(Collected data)
——————
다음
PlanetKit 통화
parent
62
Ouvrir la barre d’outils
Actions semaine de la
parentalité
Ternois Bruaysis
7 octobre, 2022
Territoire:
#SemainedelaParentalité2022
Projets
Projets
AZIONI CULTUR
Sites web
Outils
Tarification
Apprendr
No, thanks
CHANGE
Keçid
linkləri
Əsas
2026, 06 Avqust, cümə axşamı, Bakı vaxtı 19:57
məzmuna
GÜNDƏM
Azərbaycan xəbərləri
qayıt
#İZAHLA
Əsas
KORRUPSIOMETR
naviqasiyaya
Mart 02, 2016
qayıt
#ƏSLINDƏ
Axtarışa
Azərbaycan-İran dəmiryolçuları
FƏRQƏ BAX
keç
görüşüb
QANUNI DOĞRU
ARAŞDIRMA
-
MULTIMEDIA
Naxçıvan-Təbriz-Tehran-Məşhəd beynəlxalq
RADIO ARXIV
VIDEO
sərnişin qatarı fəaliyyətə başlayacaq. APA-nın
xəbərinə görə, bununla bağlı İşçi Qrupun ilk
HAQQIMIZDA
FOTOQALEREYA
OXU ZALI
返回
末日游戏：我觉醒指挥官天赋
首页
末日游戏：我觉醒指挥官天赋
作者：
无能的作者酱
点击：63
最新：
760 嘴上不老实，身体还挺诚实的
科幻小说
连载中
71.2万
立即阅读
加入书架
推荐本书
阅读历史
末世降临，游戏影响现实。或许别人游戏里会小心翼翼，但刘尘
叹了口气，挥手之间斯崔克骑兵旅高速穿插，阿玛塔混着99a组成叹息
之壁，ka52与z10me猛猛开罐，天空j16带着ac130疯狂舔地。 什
——————
▶ [EXERCISE DESCRIPTION]: Exactly as written, give the line containing "AZIONI CULTUR" and all remaining lines of the records.

▶ [SOLUTION TO THIS TASK]:
AZIONI CULTUR
Sites web
Outils
Tarification
Apprendr
No, thanks
CHANGE
Keçid
linkləri
Əsas
2026, 06 Avqust, cümə axşamı, Bakı vaxtı 19:57
məzmuna
GÜNDƏM
Azərbaycan xəbərləri
qayıt
#İZAHLA
Əsas
KORRUPSIOMETR
naviqasiyaya
Mart 02, 2016
qayıt
#ƏSLINDƏ
Axtarışa
Azərbaycan-İran dəmiryolçuları
FƏRQƏ BAX
keç
görüşüb
QANUNI DOĞRU
ARAŞDIRMA
-
MULTIMEDIA
Naxçıvan-Təbriz-Tehran-Məşhəd beynəlxalq
RADIO ARXIV
VIDEO
sərnişin qatarı fəaliyyətə başlayacaq. APA-nın
xəbərinə görə, bununla bağlı İşçi Qrupun ilk
HAQQIMIZDA
FOTOQALEREYA
OXU ZALI
返回
末日游戏：我觉醒指挥官天赋
首页
末日游戏：我觉醒指挥官天赋
作者：
无能的作者酱
点击：63
最新：
760 嘴上不老实，身体还挺诚实的
科幻小说
连载中
71.2万
立即阅读
加入书架
推荐本书
阅读历史
末世降临，游戏影响现实。或许别人游戏里会小心翼翼，但刘尘
叹了口气，挥手之间斯崔克骑兵旅高速穿插，阿玛塔混着99a组成叹息
之壁，ka52与z10me猛猛开罐，天空j16带着ac130疯狂舔地。 什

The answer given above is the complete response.